Johnny Cash, who in the mid-60s befriended Bob Dylan, the godfather of the counterculture, took Kristofferson's epic "Sunday Morning Coming Down" and made it his own. Not only does Cash sing about "wishing Lord that I was stoned," he breaks with the obligatory piety of country music by describing Sunday morning not as a time of worship, but as a soul-sapping moment of excruciating boredom. "There's nothing short of dying/ That's half as lonely as the sound/ Of a sleeping city sidewalk/ And Sunday morning coming down."
Gram Parsons was the ultimate country hippie, a man who could combine the country soul of Merle Haggard with the drug regimen of Timothy Leary. This song of wandering in search of home holds a very special place in my heart; I listened to it a lot in my car on my move from Texas to here in New Jersey. Call me an old softie, but when Gram and Emmylou sing "Twenty thousand roads I went down, and they all led me straight back home to you," I get a little misty-eyed.
Tompall Glaser hails from my home state of Nebraska, and was one of the more prominent figures in "outlaw country" back in the seventies.

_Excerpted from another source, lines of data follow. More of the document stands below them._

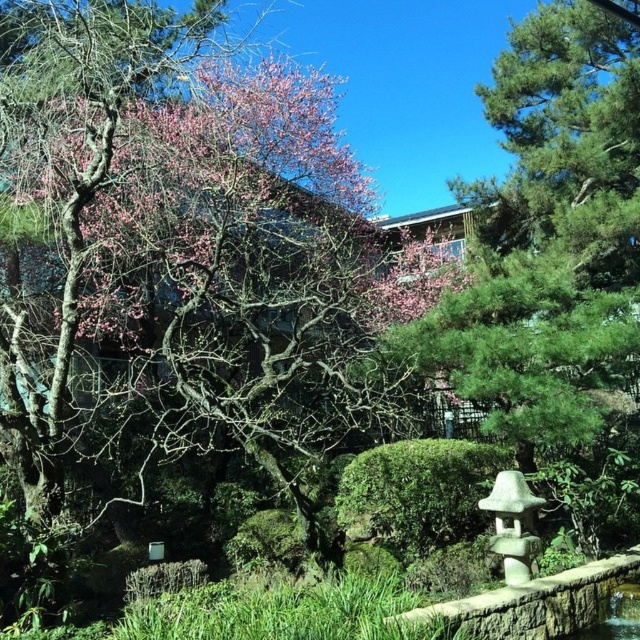 Between pink textured bark at upper left and white stone lantern at lower right, which one appears on the right side from the viewer's perspective?

From the viewer's perspective, white stone lantern at lower right appears more on the right side.

Measure the distance between point (x=276, y=323) and camera.

12.65 feet

The height and width of the screenshot is (640, 640). In order to click on pink textured bark at upper left in this screenshot , I will do `click(180, 256)`.

I want to click on pink textured bark at upper left, so click(180, 256).

Which of these two, pink textured bark at upper left or green textured pine tree at center, stands taller?

Standing taller between the two is pink textured bark at upper left.

This screenshot has width=640, height=640. Describe the element at coordinates (180, 256) in the screenshot. I see `pink textured bark at upper left` at that location.

You are a GUI agent. You are given a task and a screenshot of the screen. Output one action in this format:
    pyautogui.click(x=<x>, y=<y>)
    Task: Click on the pink textured bark at upper left
    The height and width of the screenshot is (640, 640).
    Given the screenshot: What is the action you would take?
    pyautogui.click(x=180, y=256)

Is green textured pine tree at center positioned at the back of white stone lantern at lower right?

Yes.

Between green textured pine tree at center and white stone lantern at lower right, which one is positioned higher?

Positioned higher is green textured pine tree at center.

Who is more distant from viewer, (552, 440) or (509, 518)?

Positioned behind is point (552, 440).

The height and width of the screenshot is (640, 640). Find the location of `green textured pine tree at center`. green textured pine tree at center is located at coordinates (550, 236).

In this tune he makes a rather sly feminist statement about the piggishness of a certain breed of "traditional" men, but in a way that always brings a smile to my face.
Most folks remember Mike Nesmith for being the knit-hatted guitarist in the The Monkees, but he also cut some great country music in the seventies that borrowed from the spirit of sixties rock music. His 1972 album, rakishly titled And the Hits Just Keep on Coming is one of the true hidden gems of its time. Using a stripped down sound of just Nesmith's voice, his acoustic guitar, and some fantastic steel guitar playing from Red Rhodes, Papa Nes turns out the kind wistful, California folk and rock inflected country songs the Eagles were known for in this era, with an important difference: his stuff doesn't suck.
Alright, I'm cheating more than a bit with this last song, since Buck Owens is not somebody anyone would think of as countercultural. The man hosted Hee-Haw, fer chrissakes. That being said, he was willing to incorporate ideas from sixties rock and folk music into his sound, and in the process managed to craft what I believe to be one the greatest covers ever of a Bob Dylan song, which is high praise indeed.